(MATERIAL FOR THIS EXERCISE begins)

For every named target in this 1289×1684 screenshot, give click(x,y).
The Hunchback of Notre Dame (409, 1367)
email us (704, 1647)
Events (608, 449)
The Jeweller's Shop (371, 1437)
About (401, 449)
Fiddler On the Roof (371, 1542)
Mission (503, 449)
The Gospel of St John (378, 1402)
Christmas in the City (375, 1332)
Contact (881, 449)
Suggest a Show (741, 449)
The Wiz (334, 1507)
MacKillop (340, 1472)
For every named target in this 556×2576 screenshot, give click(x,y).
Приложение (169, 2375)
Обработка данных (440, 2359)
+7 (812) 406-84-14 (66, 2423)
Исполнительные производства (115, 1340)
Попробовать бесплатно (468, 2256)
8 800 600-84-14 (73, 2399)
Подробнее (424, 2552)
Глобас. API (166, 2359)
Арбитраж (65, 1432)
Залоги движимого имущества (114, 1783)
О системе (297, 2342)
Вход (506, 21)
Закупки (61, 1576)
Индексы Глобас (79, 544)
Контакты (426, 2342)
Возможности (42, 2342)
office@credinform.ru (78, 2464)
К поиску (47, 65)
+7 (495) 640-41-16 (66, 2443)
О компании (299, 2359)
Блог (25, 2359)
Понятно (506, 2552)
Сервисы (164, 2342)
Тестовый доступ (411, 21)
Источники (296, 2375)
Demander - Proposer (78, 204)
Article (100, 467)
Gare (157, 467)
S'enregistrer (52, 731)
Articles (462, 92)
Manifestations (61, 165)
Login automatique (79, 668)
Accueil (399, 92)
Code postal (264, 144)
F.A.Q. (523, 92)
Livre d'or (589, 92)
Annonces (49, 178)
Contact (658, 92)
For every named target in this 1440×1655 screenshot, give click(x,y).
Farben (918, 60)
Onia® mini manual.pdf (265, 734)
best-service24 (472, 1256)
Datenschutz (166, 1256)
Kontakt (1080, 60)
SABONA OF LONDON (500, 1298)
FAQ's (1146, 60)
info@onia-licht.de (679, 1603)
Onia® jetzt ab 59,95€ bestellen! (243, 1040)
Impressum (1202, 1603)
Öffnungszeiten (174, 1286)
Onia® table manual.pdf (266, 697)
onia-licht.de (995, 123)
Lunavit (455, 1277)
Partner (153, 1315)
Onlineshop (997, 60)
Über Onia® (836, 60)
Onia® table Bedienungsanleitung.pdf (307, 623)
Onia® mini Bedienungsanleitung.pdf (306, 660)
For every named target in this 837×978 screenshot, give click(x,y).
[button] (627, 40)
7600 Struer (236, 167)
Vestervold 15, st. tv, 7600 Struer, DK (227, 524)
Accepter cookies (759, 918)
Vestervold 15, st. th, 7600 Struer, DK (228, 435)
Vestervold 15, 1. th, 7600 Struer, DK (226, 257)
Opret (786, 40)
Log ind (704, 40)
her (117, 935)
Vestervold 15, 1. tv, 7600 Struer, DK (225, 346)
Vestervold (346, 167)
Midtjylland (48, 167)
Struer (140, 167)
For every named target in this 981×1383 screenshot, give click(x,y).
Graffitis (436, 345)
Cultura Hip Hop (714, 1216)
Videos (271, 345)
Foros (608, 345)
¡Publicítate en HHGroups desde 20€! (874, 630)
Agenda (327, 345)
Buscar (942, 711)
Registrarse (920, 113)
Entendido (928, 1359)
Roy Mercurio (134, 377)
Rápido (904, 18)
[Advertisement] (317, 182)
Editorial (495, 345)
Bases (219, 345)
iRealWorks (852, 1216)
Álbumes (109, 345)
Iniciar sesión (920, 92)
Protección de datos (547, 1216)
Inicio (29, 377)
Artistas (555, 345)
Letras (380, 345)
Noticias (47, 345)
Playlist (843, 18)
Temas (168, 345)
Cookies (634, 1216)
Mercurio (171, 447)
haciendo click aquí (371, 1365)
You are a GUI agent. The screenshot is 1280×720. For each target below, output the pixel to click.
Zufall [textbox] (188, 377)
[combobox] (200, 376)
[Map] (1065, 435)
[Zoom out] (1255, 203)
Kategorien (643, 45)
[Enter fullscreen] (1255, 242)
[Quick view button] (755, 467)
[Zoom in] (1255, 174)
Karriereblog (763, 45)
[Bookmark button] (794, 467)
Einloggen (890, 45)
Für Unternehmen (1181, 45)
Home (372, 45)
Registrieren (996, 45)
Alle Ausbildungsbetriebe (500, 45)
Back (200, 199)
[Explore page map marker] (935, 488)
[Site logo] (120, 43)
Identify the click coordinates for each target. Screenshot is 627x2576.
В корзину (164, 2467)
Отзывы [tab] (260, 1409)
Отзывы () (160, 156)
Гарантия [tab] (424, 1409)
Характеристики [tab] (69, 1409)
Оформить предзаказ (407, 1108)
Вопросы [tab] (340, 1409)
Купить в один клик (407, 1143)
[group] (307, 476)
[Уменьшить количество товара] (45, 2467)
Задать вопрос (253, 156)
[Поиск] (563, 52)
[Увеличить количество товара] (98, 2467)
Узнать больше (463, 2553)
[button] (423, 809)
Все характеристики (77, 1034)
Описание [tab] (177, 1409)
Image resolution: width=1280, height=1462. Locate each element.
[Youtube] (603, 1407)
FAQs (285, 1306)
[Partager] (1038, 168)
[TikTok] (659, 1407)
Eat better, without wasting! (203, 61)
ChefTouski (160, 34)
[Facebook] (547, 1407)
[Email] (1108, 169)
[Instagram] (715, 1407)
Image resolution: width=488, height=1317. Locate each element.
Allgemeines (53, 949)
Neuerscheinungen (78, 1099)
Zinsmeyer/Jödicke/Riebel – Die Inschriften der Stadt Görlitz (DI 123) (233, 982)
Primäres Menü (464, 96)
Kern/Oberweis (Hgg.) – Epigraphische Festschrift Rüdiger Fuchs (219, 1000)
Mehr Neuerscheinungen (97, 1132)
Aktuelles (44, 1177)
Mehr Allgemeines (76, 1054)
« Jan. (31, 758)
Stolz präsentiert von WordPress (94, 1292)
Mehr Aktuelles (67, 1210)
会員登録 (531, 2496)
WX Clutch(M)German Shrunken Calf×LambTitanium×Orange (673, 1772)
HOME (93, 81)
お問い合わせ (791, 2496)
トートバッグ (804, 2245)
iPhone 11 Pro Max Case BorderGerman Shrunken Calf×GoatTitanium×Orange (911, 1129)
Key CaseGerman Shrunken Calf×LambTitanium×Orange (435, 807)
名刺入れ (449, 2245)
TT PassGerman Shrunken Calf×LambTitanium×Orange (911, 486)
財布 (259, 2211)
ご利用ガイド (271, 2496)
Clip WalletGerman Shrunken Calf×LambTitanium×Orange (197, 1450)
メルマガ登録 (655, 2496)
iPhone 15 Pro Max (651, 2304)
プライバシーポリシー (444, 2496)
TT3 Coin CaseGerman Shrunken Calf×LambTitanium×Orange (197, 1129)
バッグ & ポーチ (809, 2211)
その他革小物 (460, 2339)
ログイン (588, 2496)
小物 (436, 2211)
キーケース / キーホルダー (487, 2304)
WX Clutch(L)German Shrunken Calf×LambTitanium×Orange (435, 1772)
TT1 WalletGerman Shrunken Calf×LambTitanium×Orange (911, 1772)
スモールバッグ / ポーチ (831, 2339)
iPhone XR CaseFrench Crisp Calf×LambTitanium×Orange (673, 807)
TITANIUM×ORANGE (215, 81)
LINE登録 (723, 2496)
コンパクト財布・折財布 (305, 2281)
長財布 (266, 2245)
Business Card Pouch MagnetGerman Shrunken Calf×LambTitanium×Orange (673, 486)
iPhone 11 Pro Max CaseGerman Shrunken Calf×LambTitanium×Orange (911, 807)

(MATERIAL FOR THIS EXERCISE ends)

■ WHAT YOU SHOULD DO:
Give the listing above again, word for word.

■ RESULT BELOW:
For every named target in this 1289×1684 screenshot, give click(x,y).
The Hunchback of Notre Dame (409, 1367)
email us (704, 1647)
Events (608, 449)
The Jeweller's Shop (371, 1437)
About (401, 449)
Fiddler On the Roof (371, 1542)
Mission (503, 449)
The Gospel of St John (378, 1402)
Christmas in the City (375, 1332)
Contact (881, 449)
Suggest a Show (741, 449)
The Wiz (334, 1507)
MacKillop (340, 1472)
For every named target in this 556×2576 screenshot, give click(x,y).
Приложение (169, 2375)
Обработка данных (440, 2359)
+7 (812) 406-84-14 (66, 2423)
Исполнительные производства (115, 1340)
Попробовать бесплатно (468, 2256)
8 800 600-84-14 (73, 2399)
Подробнее (424, 2552)
Глобас. API (166, 2359)
Арбитраж (65, 1432)
Залоги движимого имущества (114, 1783)
О системе (297, 2342)
Вход (506, 21)
Закупки (61, 1576)
Индексы Глобас (79, 544)
Контакты (426, 2342)
Возможности (42, 2342)
office@credinform.ru (78, 2464)
К поиску (47, 65)
+7 (495) 640-41-16 (66, 2443)
О компании (299, 2359)
Блог (25, 2359)
Понятно (506, 2552)
Сервисы (164, 2342)
Тестовый доступ (411, 21)
Источники (296, 2375)
Demander - Proposer (78, 204)
Article (100, 467)
Gare (157, 467)
S'enregistrer (52, 731)
Articles (462, 92)
Manifestations (61, 165)
Login automatique (79, 668)
Accueil (399, 92)
Code postal (264, 144)
F.A.Q. (523, 92)
Livre d'or (589, 92)
Annonces (49, 178)
Contact (658, 92)
For every named target in this 1440×1655 screenshot, give click(x,y).
Farben (918, 60)
Onia® mini manual.pdf (265, 734)
best-service24 (472, 1256)
Datenschutz (166, 1256)
Kontakt (1080, 60)
SABONA OF LONDON (500, 1298)
FAQ's (1146, 60)
info@onia-licht.de (679, 1603)
Onia® jetzt ab 59,95€ bestellen! (243, 1040)
Impressum (1202, 1603)
Öffnungszeiten (174, 1286)
Onia® table manual.pdf (266, 697)
onia-licht.de (995, 123)
Lunavit (455, 1277)
Partner (153, 1315)
Onlineshop (997, 60)
Über Onia® (836, 60)
Onia® table Bedienungsanleitung.pdf (307, 623)
Onia® mini Bedienungsanleitung.pdf (306, 660)
For every named target in this 837×978 screenshot, give click(x,y).
[button] (627, 40)
7600 Struer (236, 167)
Vestervold 15, st. tv, 7600 Struer, DK (227, 524)
Accepter cookies (759, 918)
Vestervold 15, st. th, 7600 Struer, DK (228, 435)
Vestervold 15, 1. th, 7600 Struer, DK (226, 257)
Opret (786, 40)
Log ind (704, 40)
her (117, 935)
Vestervold 15, 1. tv, 7600 Struer, DK (225, 346)
Vestervold (346, 167)
Midtjylland (48, 167)
Struer (140, 167)
For every named target in this 981×1383 screenshot, give click(x,y).
Graffitis (436, 345)
Cultura Hip Hop (714, 1216)
Videos (271, 345)
Foros (608, 345)
¡Publicítate en HHGroups desde 20€! (874, 630)
Agenda (327, 345)
Buscar (942, 711)
Registrarse (920, 113)
Entendido (928, 1359)
Roy Mercurio (134, 377)
Rápido (904, 18)
[Advertisement] (317, 182)
Editorial (495, 345)
Bases (219, 345)
iRealWorks (852, 1216)
Álbumes (109, 345)
Iniciar sesión (920, 92)
Protección de datos (547, 1216)
Inicio (29, 377)
Artistas (555, 345)
Letras (380, 345)
Noticias (47, 345)
Playlist (843, 18)
Temas (168, 345)
Cookies (634, 1216)
Mercurio (171, 447)
haciendo click aquí (371, 1365)
You are a GUI agent. The screenshot is 1280×720. For each target below, output the pixel to click.
Zufall [textbox] (188, 377)
[combobox] (200, 376)
[Map] (1065, 435)
[Zoom out] (1255, 203)
Kategorien (643, 45)
[Enter fullscreen] (1255, 242)
[Quick view button] (755, 467)
[Zoom in] (1255, 174)
Karriereblog (763, 45)
[Bookmark button] (794, 467)
Einloggen (890, 45)
Für Unternehmen (1181, 45)
Home (372, 45)
Registrieren (996, 45)
Alle Ausbildungsbetriebe (500, 45)
Back (200, 199)
[Explore page map marker] (935, 488)
[Site logo] (120, 43)
Identify the click coordinates for each target. Screenshot is 627x2576.
В корзину (164, 2467)
Отзывы [tab] (260, 1409)
Отзывы () (160, 156)
Гарантия [tab] (424, 1409)
Характеристики [tab] (69, 1409)
Оформить предзаказ (407, 1108)
Вопросы [tab] (340, 1409)
Купить в один клик (407, 1143)
[group] (307, 476)
[Уменьшить количество товара] (45, 2467)
Задать вопрос (253, 156)
[Поиск] (563, 52)
[Увеличить количество товара] (98, 2467)
Узнать больше (463, 2553)
[button] (423, 809)
Все характеристики (77, 1034)
Описание [tab] (177, 1409)
Image resolution: width=1280, height=1462. Locate each element.
[Youtube] (603, 1407)
FAQs (285, 1306)
[Partager] (1038, 168)
[TikTok] (659, 1407)
Eat better, without wasting! (203, 61)
ChefTouski (160, 34)
[Facebook] (547, 1407)
[Email] (1108, 169)
[Instagram] (715, 1407)
Image resolution: width=488, height=1317. Locate each element.
Allgemeines (53, 949)
Neuerscheinungen (78, 1099)
Zinsmeyer/Jödicke/Riebel – Die Inschriften der Stadt Görlitz (DI 123) (233, 982)
Primäres Menü (464, 96)
Kern/Oberweis (Hgg.) – Epigraphische Festschrift Rüdiger Fuchs (219, 1000)
Mehr Neuerscheinungen (97, 1132)
Aktuelles (44, 1177)
Mehr Allgemeines (76, 1054)
« Jan. (31, 758)
Stolz präsentiert von WordPress (94, 1292)
Mehr Aktuelles (67, 1210)
会員登録 (531, 2496)
WX Clutch(M)German Shrunken Calf×LambTitanium×Orange (673, 1772)
HOME (93, 81)
お問い合わせ (791, 2496)
トートバッグ (804, 2245)
iPhone 11 Pro Max Case BorderGerman Shrunken Calf×GoatTitanium×Orange (911, 1129)
Key CaseGerman Shrunken Calf×LambTitanium×Orange (435, 807)
名刺入れ (449, 2245)
TT PassGerman Shrunken Calf×LambTitanium×Orange (911, 486)
財布 (259, 2211)
ご利用ガイド (271, 2496)
Clip WalletGerman Shrunken Calf×LambTitanium×Orange (197, 1450)
メルマガ登録 (655, 2496)
iPhone 15 Pro Max (651, 2304)
プライバシーポリシー (444, 2496)
TT3 Coin CaseGerman Shrunken Calf×LambTitanium×Orange (197, 1129)
バッグ & ポーチ (809, 2211)
その他革小物 (460, 2339)
ログイン (588, 2496)
小物 (436, 2211)
キーケース / キーホルダー (487, 2304)
WX Clutch(L)German Shrunken Calf×LambTitanium×Orange (435, 1772)
TT1 WalletGerman Shrunken Calf×LambTitanium×Orange (911, 1772)
スモールバッグ / ポーチ (831, 2339)
iPhone XR CaseFrench Crisp Calf×LambTitanium×Orange (673, 807)
TITANIUM×ORANGE (215, 81)
LINE登録 (723, 2496)
コンパクト財布・折財布 (305, 2281)
長財布 (266, 2245)
Business Card Pouch MagnetGerman Shrunken Calf×LambTitanium×Orange (673, 486)
iPhone 11 Pro Max CaseGerman Shrunken Calf×LambTitanium×Orange (911, 807)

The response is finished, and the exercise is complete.